In industry, the lighting infrastructure can be used to enable indoor positioning services to track valuable assets, tools and equipment, and personnel. Even more applications will become possible with the recent Bluetooth 5.1 specification announced by the Bluetooth SIG earlier this year, which uses a new direction finding feature to enable down to centimeter-level positioning accuracies. Finally, companies can set up distributed sensors to monitor room occupancy to optimize space allocation and track employees to manage their access to restricted locations.
Smart street lights provide a natural connectivity backbone for a range of smart city applications. Battery-powered smart parking sensors could, for example, transmit the status of the parking lots they are monitoring to the nearest street light, from where the information could be sent to the cloud. Traffic congestion monitoring, smart digital signage, and intelligent traffic control applications such as V2X communication, traffic light control, and deployable surveillance for public events are just some of the other smart city applications that smart street lights could enable.

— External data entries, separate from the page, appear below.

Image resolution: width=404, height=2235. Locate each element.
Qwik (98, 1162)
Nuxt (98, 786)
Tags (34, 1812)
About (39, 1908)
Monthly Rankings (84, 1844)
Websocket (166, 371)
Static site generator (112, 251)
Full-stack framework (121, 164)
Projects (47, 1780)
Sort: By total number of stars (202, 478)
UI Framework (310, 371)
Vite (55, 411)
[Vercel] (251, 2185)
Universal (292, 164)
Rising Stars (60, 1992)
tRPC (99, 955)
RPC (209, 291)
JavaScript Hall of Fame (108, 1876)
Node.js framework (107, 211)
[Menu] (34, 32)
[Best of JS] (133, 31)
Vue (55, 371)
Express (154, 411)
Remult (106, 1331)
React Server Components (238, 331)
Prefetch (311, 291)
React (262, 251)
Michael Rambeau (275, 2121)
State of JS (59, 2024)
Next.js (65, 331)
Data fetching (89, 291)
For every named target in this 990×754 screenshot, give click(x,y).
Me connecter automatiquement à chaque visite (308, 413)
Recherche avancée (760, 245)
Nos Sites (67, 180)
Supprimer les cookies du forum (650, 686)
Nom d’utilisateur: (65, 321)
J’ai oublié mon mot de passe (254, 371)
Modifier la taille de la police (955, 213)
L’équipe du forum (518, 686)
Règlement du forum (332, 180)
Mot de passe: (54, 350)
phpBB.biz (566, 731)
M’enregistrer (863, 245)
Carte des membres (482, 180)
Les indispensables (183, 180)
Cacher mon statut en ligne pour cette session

With plenty of powered lights strategically positioned both in- and outdoors, smart lighting infrastructure is establishing itself as a viable backbone to deliver value-added services for our connected future.
1 Bahga, A.; Madisetti, V. (2014). Internet of Things: A Hands-On Approach:. Vpt. p.50. ISBN978-0-9960255-1-5. Retrieved February 10, 2015.
2 The Internet of Things in Smart Commercial Buildings 2018 to 2022, Memoori Research, Q2 2018.